Skip hits that don't have data

The e-r graph and uncategorized fails jobs are both
currently failing because we're getting back hits
with empty data for the 'timestamp' attribute because
the value is too large, e.g.:

"[FIELDDATA] Data too large, data for [@timestamp] would "
"be larger than limit of [22469214208/20.9gb]]"

To workaround this for now we check to see if the hit
item list has anything it it before returning the
data for the facet results.

We should follow this up by logging errors on hits that
have bad data and we should remove those indexes.

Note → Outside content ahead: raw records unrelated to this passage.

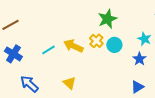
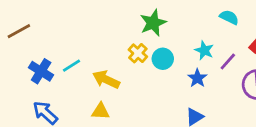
yellow arrow: (73, 46) -> (106, 79), moved
blue cross: (13, 54) -> (41, 71), moved
yellow triangle: (69, 83) -> (101, 111), turned -40

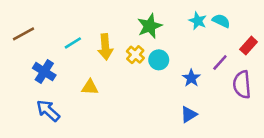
cyan star: (204, 50) -> (198, 21), moved
cyan line: (71, 66) -> (73, 43), moved
yellow arrow: (106, 79) -> (105, 47), moved, turned -120
yellow triangle: (101, 111) -> (90, 87), moved

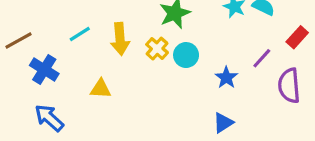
brown line: (23, 34) -> (18, 41), moved

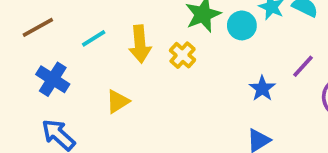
brown line: (18, 41) -> (38, 27), moved
cyan circle: (186, 55) -> (242, 25), moved
yellow triangle: (101, 89) -> (118, 101), turned -35

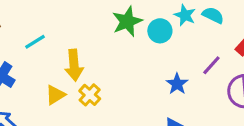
yellow arrow: (140, 44) -> (74, 65), moved
yellow cross: (183, 55) -> (90, 95), moved

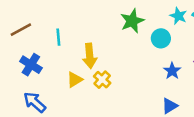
cyan circle: (160, 31) -> (161, 38), moved
cyan line: (35, 42) -> (58, 37), turned -63

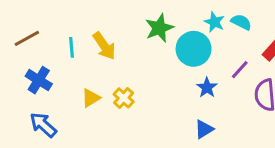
cyan circle: (161, 38) -> (194, 49), size x1.5
yellow arrow: (90, 56) -> (104, 46), moved, turned -30

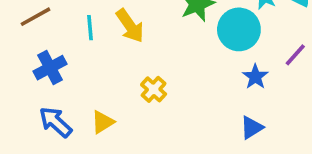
blue cross: (39, 80) -> (50, 68), turned 30
yellow triangle: (91, 98) -> (103, 122), moved

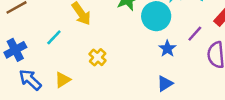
cyan line: (90, 28) -> (54, 37), moved, turned 49
blue cross: (50, 68) -> (15, 50), moved

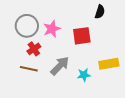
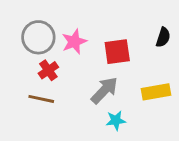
black semicircle: (100, 12) -> (163, 37), moved
gray arrow: (60, 66) -> (104, 90), moved
cyan star: (84, 75) -> (116, 120), moved

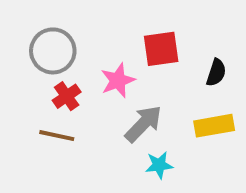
black semicircle: (163, 37) -> (216, 73), moved
pink star: (74, 42) -> (118, 80), moved
red square: (117, 52) -> (161, 49), moved

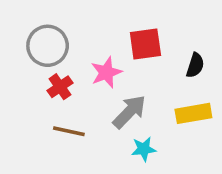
brown line: (57, 136) -> (69, 131), moved

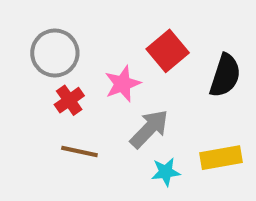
red square: (145, 44) -> (168, 51), turned -32
black semicircle: (195, 65) -> (225, 76), size x1.5
yellow rectangle: (193, 113) -> (221, 158), moved

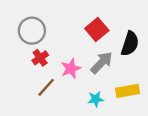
pink star: (123, 84) -> (71, 68), moved
gray arrow: (149, 129) -> (102, 63), moved
brown line: (79, 151) -> (46, 87), turned -60

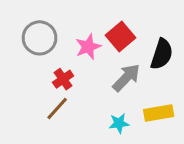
red cross: (40, 58) -> (63, 79), moved
pink star: (71, 68) -> (88, 47), moved

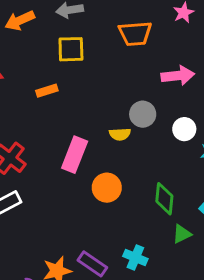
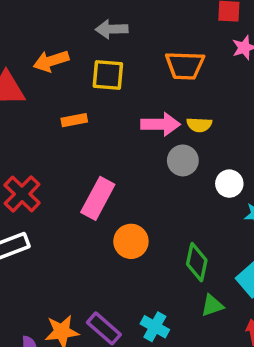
orange arrow: (20, 20) -> (51, 61), moved
pink arrow: (178, 76) -> (160, 124), moved
yellow semicircle: (120, 134) -> (199, 125), moved

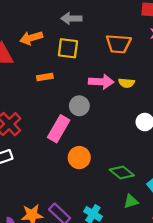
gray circle: (183, 160) -> (79, 106), moved
green diamond: (197, 262) -> (122, 173), turned -65

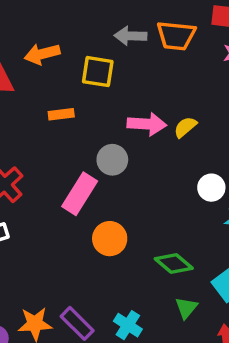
gray arrow: (71, 18) -> (130, 36), moved
orange trapezoid: (119, 44) -> (176, 36), moved
yellow semicircle: (126, 83) -> (185, 127), turned 133
green triangle: (131, 201) -> (186, 308), turned -35

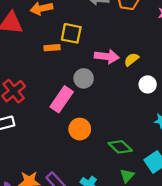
yellow square: (98, 72) -> (71, 33), moved
white circle: (211, 188) -> (148, 84), moved

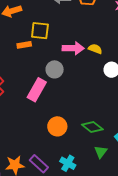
yellow semicircle: (131, 59) -> (95, 49), turned 64
orange circle: (80, 129) -> (57, 126), moved

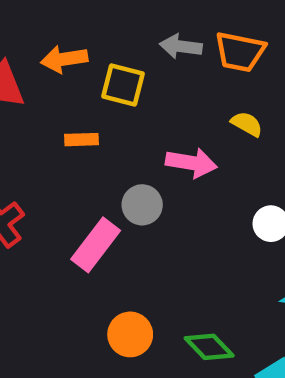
yellow square: (40, 31) -> (123, 85), moved
yellow semicircle: (95, 49) -> (247, 124), moved

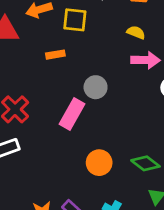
yellow semicircle: (247, 124) -> (136, 32), moved
pink arrow: (191, 163) -> (146, 60), moved

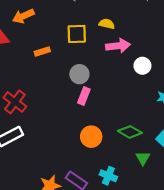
yellow square: (75, 20) -> (77, 34), moved
pink rectangle: (72, 114) -> (84, 96), moved, size x0.7

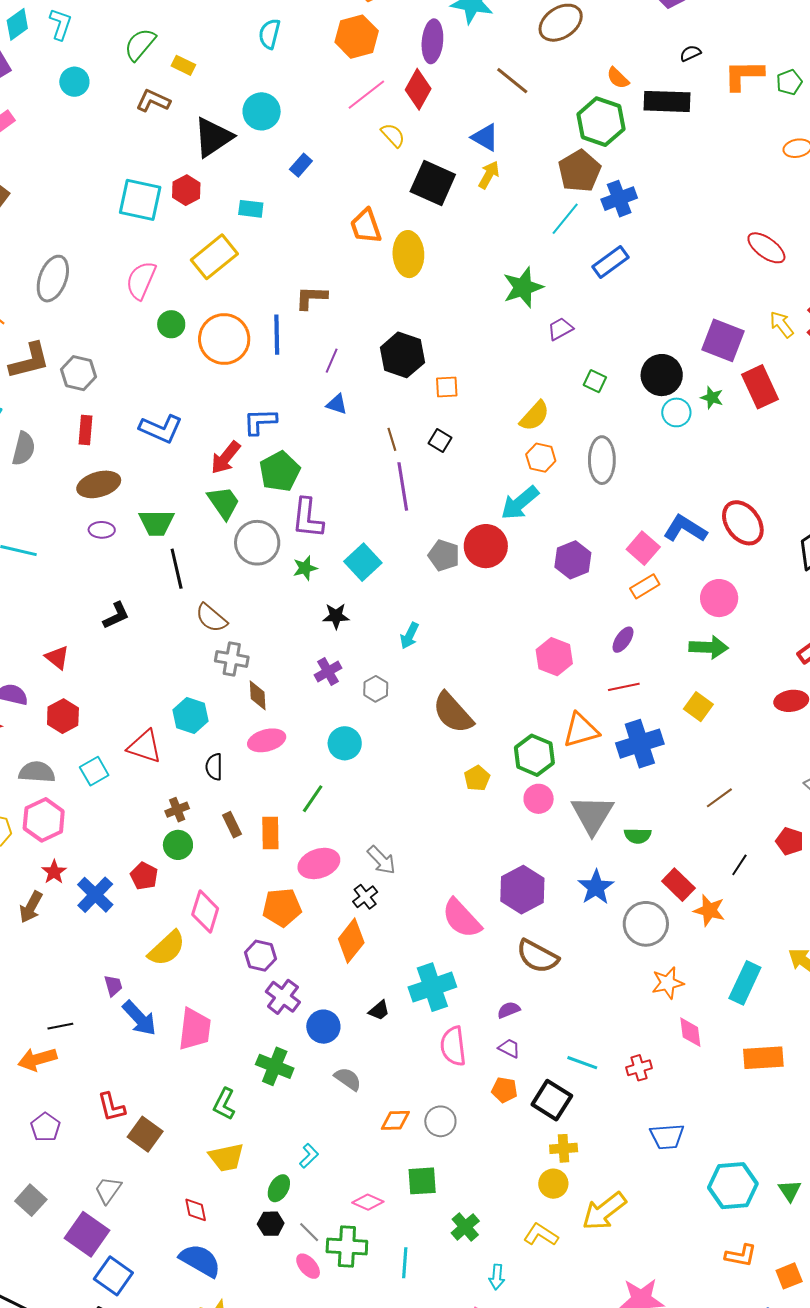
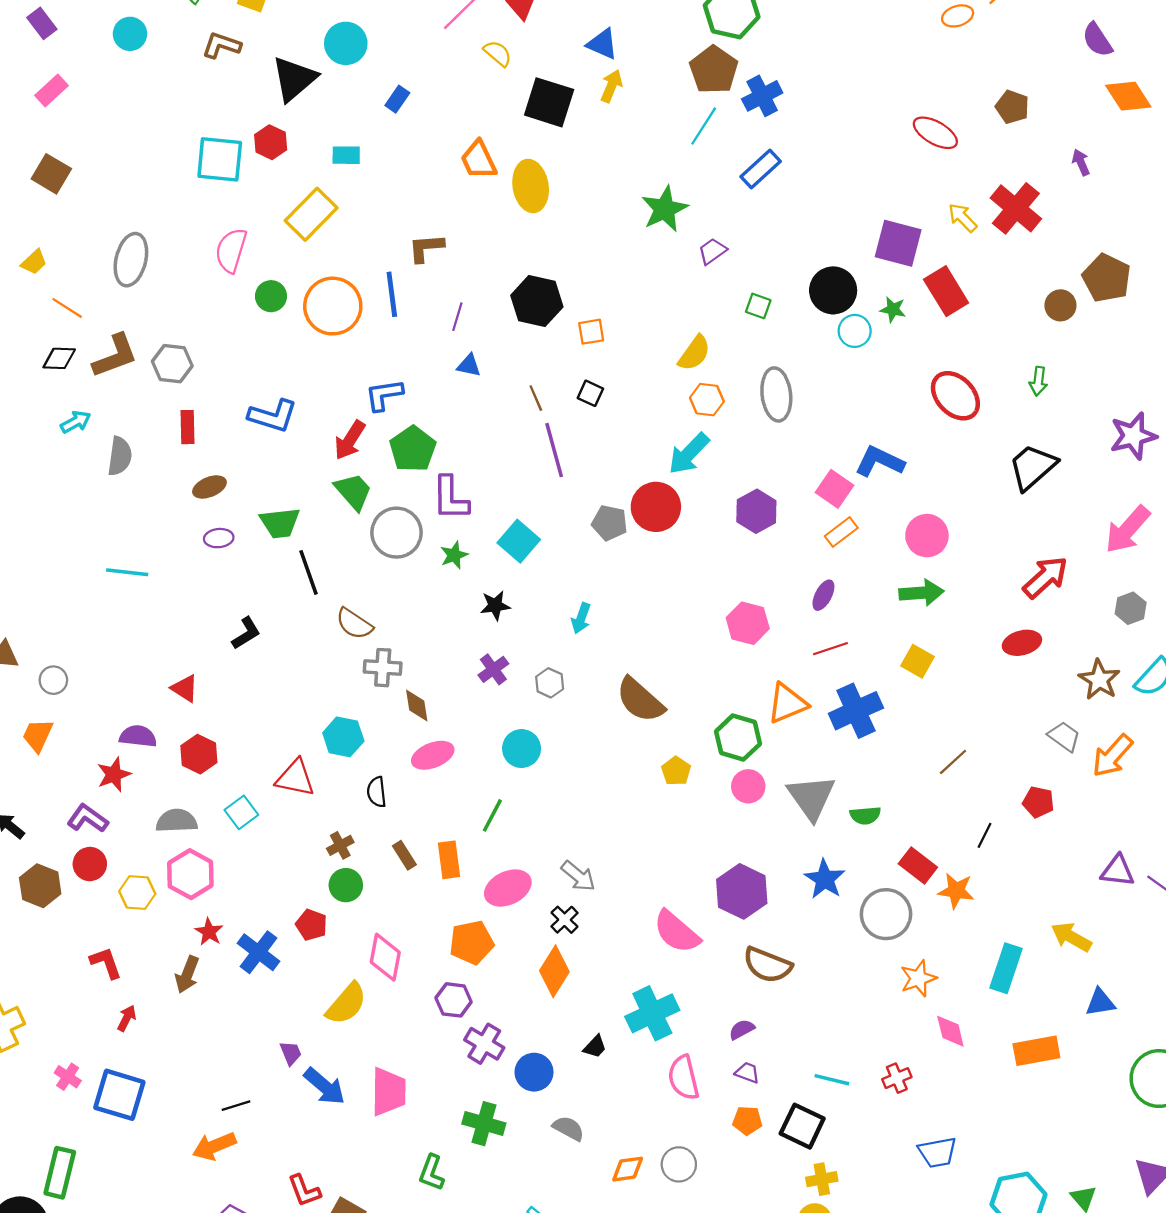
brown ellipse: (99, 484) -> (209, 487), size x0.7
red ellipse: (743, 523) -> (955, 396), moved

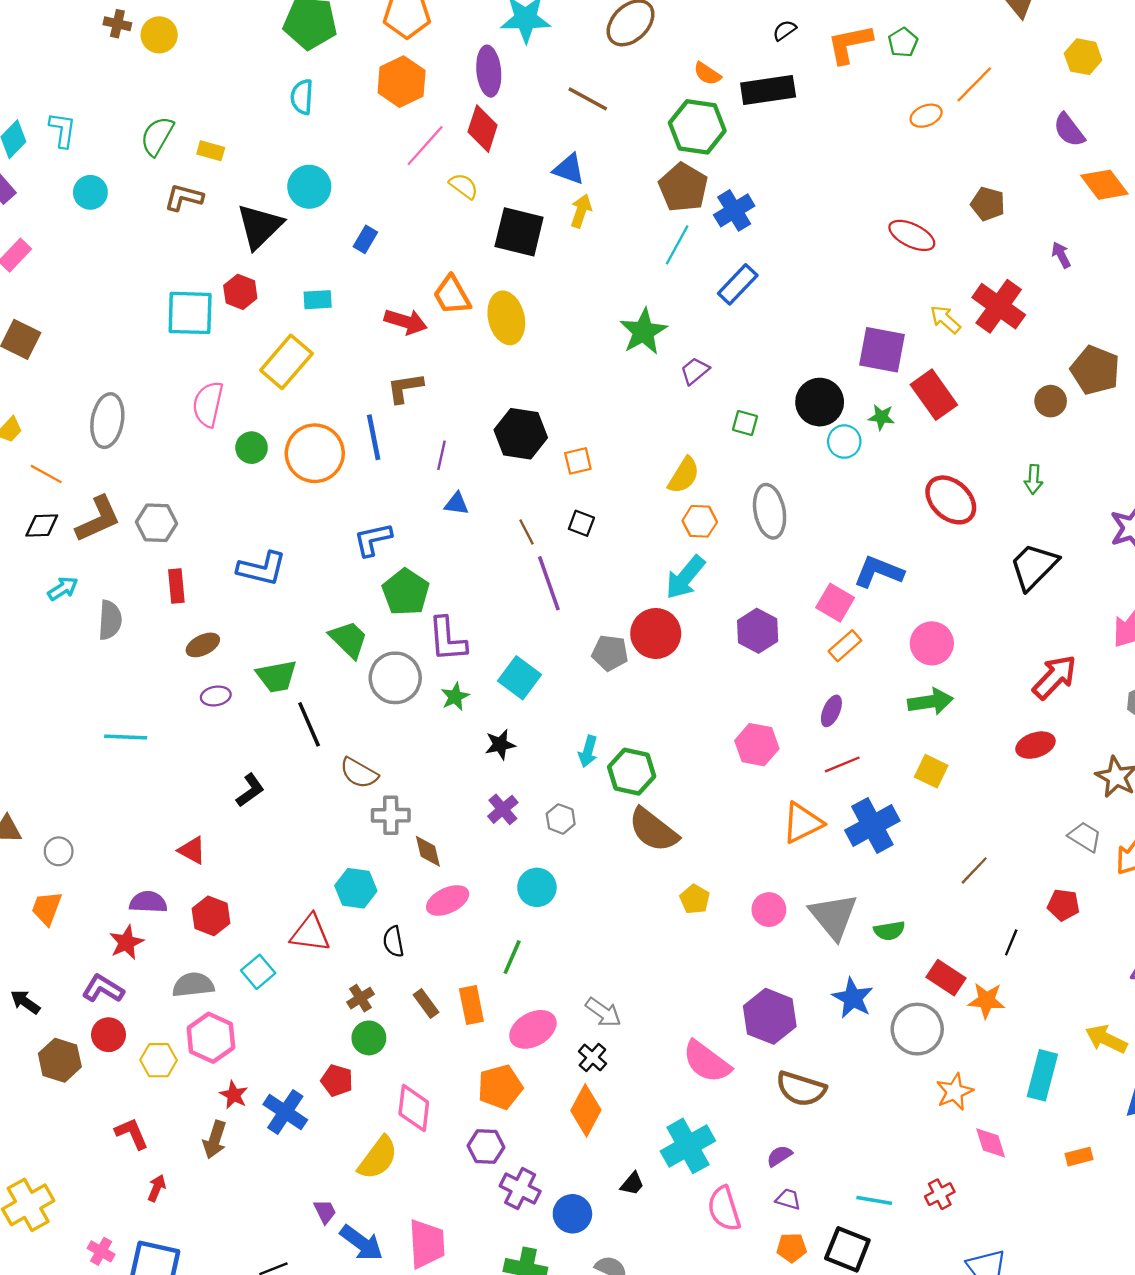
red arrow: (350, 440) -> (406, 322), moved, turned -102
green hexagon: (738, 738) -> (632, 772), moved
orange rectangle: (1036, 1051) -> (1079, 1157), size x0.6

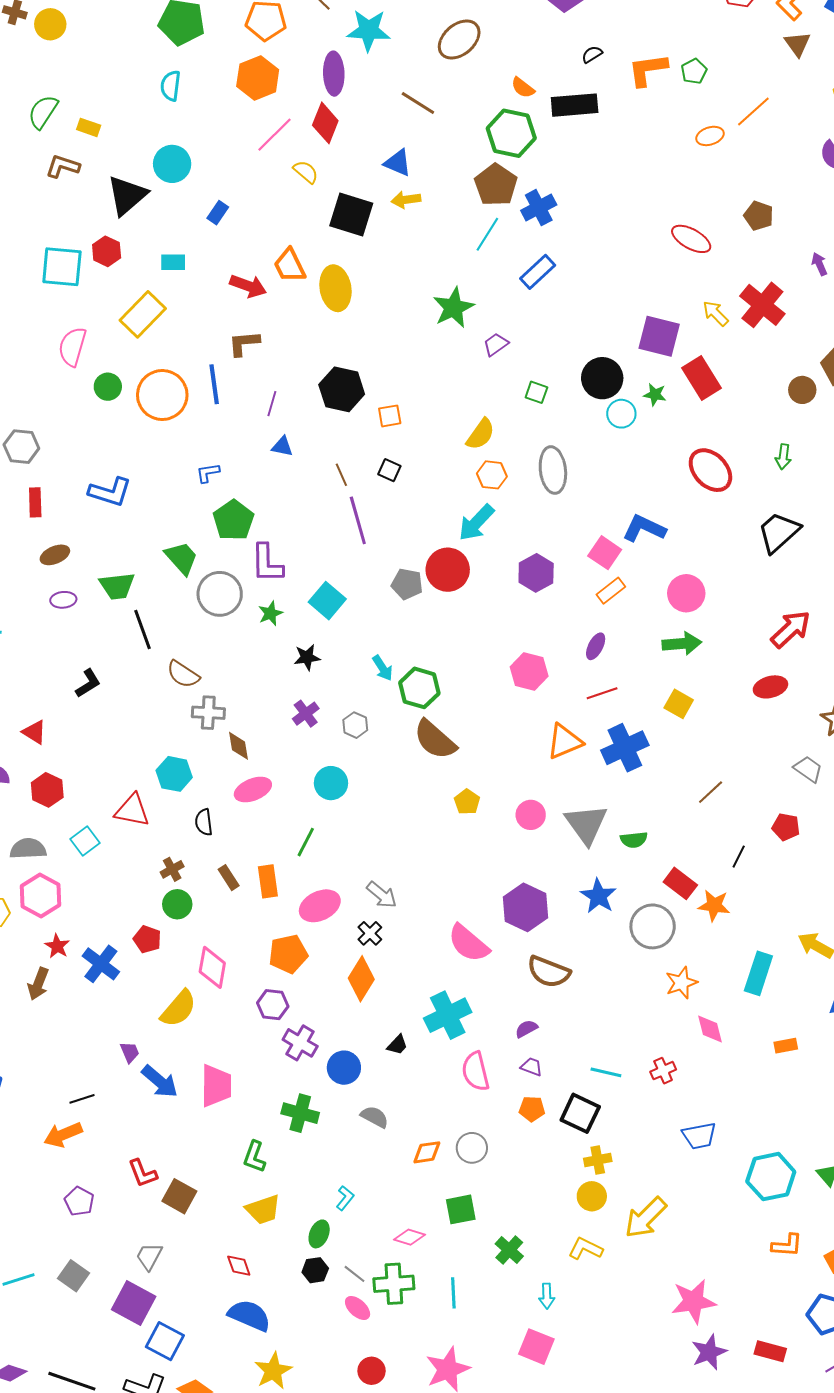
yellow arrow: (581, 211) -> (406, 200), turned -120
blue L-shape: (373, 539) -> (208, 473), size x0.7
cyan arrow: (588, 751) -> (383, 668), turned -52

Change-Id: Icf19af6580632ef52a55d3fb4bed3bced140024a
Closes-Bug: #1630355
This commit is contained in:
Matt Riedemann 2016-10-04 15:10:37 -04:00
parent 02429cd85d
commit 44c967d3e3
1 changed files with 10 additions and 2 deletions

View File

@ -150,7 +150,10 @@ class FacetSet(dict):
"""
def _histogram(self, data, facet, res=3600):
"""A preprocessor for data should we want to bucket it."""
if facet == "timestamp":
# NOTE(mriedem): We sometimes hit a case where the @timestamp attribute
# is too large and ES won't return it. At some point we should probably
# log a warning/error for these so we can clean them up.
if facet == "timestamp" and data is not None:
ts = dp.parse(data)
tsepoch = int(calendar.timegm(ts.timetuple()))
# take the floor based on resolution
@ -212,7 +215,12 @@ class Hit(object):
"""
def first(item):
if type(item) == list:
return item[0]
# We've seen cases where the field data, like @timestamp, is
# too large so we don't get anything back from elastic-search,
# so skip over those.
if len(item) > 0:
return item[0]
return None
return item
result = None